*Goal of the exercise:* Every line of the listing below from the one with "geben, jeder arbeitet dabei an der" up to and including the one with "楽しみに待っていてください。See You Soon BREX NATION!!」" should be retyped exactly, and nothing else; pictures are not part of the copy.

*Supplied entries:*
++++++++++
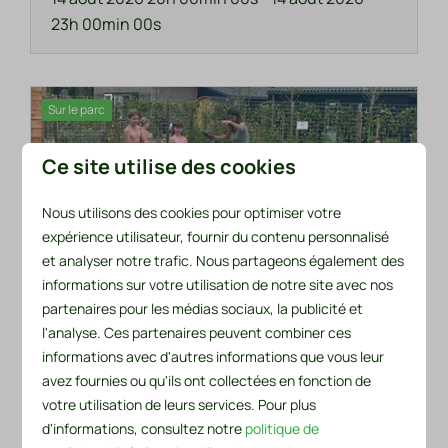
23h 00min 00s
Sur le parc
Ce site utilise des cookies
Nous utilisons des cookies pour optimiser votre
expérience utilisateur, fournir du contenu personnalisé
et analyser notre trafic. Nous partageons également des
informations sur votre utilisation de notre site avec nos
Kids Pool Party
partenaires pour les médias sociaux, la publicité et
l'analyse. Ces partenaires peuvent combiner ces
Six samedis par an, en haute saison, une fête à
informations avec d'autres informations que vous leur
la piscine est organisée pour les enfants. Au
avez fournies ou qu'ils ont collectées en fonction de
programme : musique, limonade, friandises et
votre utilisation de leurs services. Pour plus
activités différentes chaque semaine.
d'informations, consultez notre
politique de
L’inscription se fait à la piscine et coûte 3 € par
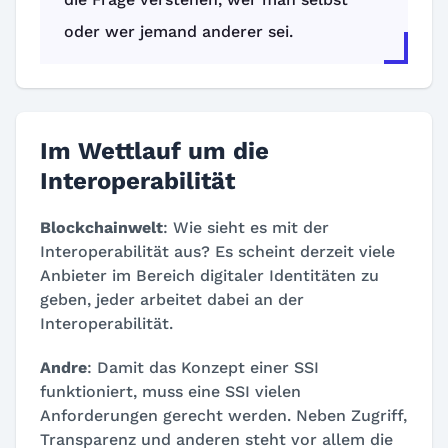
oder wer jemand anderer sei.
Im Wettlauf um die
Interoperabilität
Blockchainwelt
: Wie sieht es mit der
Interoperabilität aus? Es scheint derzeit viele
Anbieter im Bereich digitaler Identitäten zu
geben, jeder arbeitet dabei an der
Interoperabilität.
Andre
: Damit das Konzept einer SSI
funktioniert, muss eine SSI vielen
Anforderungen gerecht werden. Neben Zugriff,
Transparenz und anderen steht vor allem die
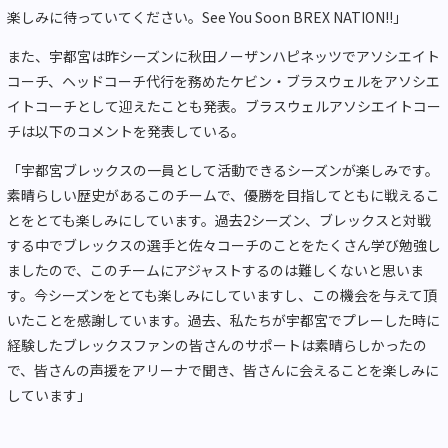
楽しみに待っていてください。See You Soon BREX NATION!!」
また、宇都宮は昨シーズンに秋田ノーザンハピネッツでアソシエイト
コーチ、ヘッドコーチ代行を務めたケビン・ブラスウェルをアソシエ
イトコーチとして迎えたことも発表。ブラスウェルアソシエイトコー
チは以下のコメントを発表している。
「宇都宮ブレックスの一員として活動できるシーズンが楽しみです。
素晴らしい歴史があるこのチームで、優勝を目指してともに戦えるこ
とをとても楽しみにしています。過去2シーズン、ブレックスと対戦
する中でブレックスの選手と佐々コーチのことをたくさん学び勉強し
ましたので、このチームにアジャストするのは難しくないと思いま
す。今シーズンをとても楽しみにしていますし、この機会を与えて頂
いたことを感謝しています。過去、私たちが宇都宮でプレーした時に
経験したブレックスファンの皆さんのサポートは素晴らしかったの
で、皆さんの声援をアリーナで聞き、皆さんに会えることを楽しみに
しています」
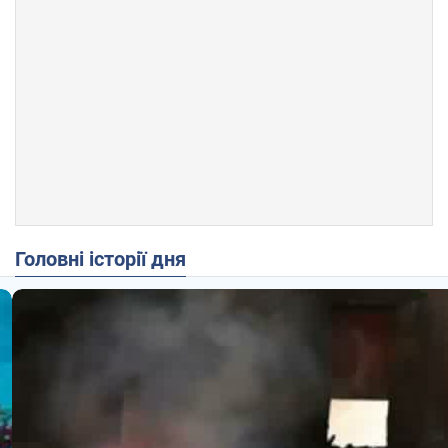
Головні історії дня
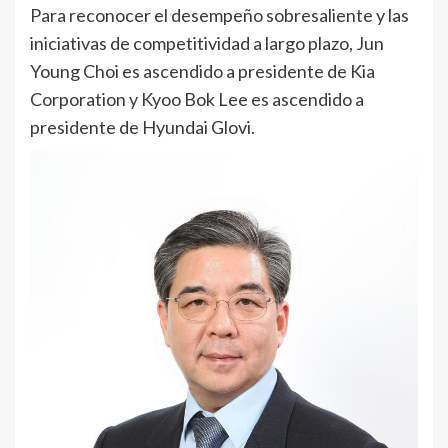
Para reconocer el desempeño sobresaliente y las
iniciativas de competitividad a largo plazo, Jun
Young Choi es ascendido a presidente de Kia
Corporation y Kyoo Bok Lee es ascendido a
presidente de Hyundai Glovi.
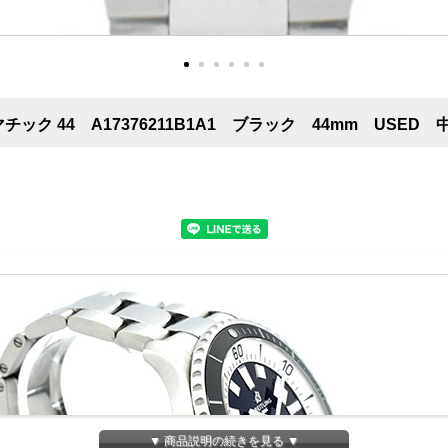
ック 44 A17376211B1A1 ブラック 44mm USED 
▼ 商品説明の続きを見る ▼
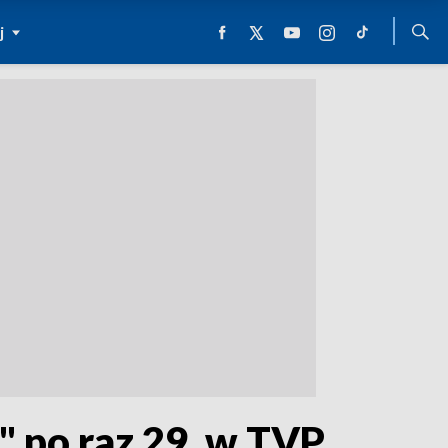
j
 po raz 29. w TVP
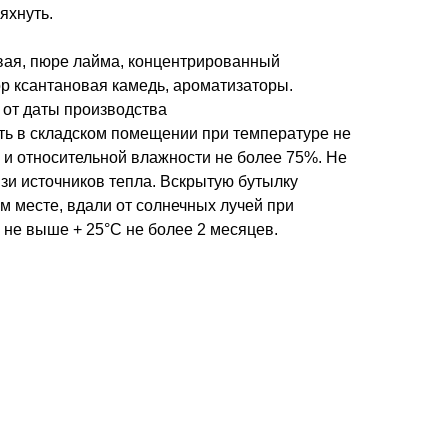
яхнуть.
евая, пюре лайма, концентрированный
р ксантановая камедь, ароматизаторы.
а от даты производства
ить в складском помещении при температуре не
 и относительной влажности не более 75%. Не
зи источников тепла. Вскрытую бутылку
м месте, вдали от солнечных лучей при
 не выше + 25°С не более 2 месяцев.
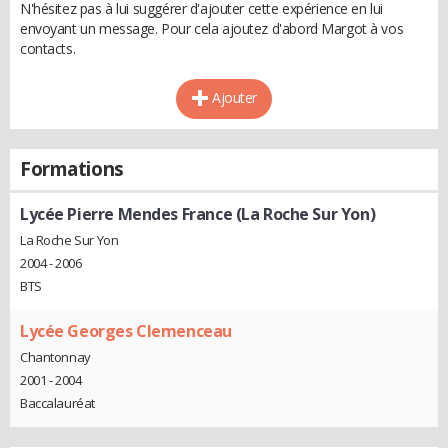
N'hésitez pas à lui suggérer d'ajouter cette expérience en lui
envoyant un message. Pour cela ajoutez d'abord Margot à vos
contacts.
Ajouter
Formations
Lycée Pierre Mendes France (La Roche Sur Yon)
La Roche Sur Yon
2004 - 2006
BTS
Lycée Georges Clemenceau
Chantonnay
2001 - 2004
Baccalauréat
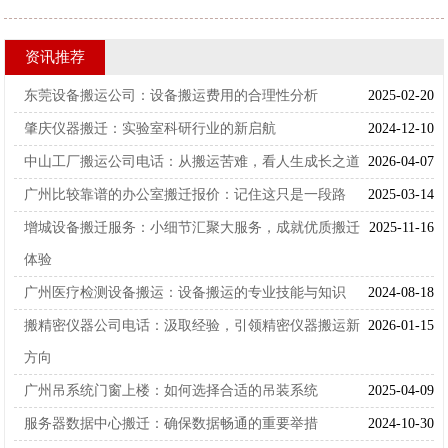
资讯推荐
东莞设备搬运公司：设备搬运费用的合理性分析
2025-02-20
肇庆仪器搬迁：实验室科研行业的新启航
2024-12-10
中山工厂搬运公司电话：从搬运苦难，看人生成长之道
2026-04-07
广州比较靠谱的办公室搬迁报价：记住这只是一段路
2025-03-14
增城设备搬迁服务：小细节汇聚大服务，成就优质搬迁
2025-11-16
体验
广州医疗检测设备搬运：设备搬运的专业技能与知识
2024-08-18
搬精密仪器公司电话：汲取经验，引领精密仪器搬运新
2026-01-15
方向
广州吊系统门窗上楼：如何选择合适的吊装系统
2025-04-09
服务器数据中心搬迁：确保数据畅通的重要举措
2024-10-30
++++++++++
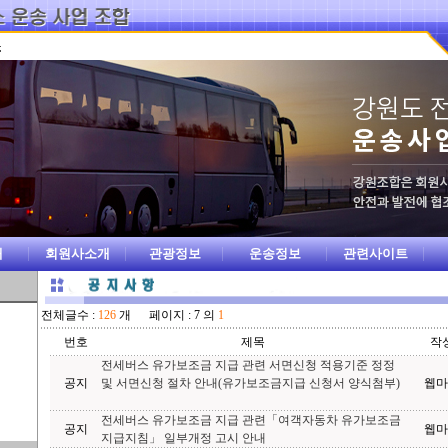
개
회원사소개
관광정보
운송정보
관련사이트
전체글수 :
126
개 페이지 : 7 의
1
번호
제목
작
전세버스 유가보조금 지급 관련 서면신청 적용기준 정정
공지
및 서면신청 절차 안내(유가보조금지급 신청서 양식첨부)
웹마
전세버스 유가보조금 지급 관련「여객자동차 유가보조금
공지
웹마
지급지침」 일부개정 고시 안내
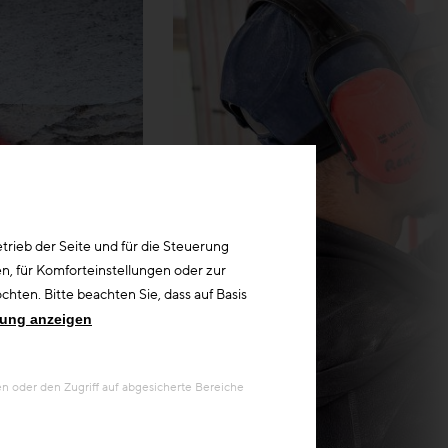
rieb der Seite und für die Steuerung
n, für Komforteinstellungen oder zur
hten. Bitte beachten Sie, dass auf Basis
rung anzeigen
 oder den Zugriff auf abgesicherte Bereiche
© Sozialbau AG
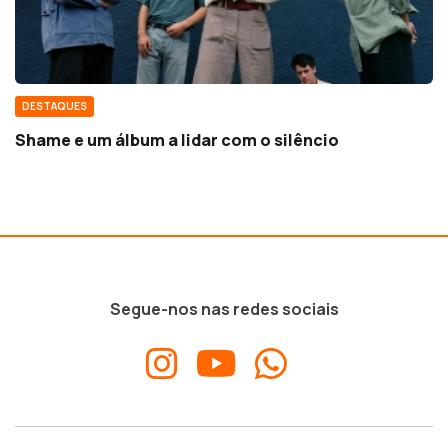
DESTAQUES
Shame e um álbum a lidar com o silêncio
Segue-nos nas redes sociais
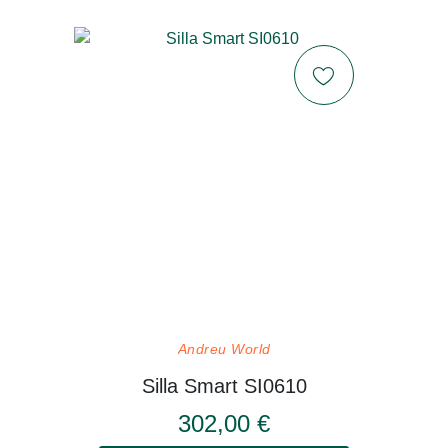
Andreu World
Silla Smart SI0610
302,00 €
++++++++++
*Answer section:*
geben, jeder arbeitet dabei an der
Interoperabilität.
Andre
: Damit das Konzept einer SSI
funktioniert, muss eine SSI vielen
Anforderungen gerecht werden. Neben Zugriff,
Transparenz und anderen steht vor allem die
楽しみに待っていてください。See You Soon BREX NATION!!」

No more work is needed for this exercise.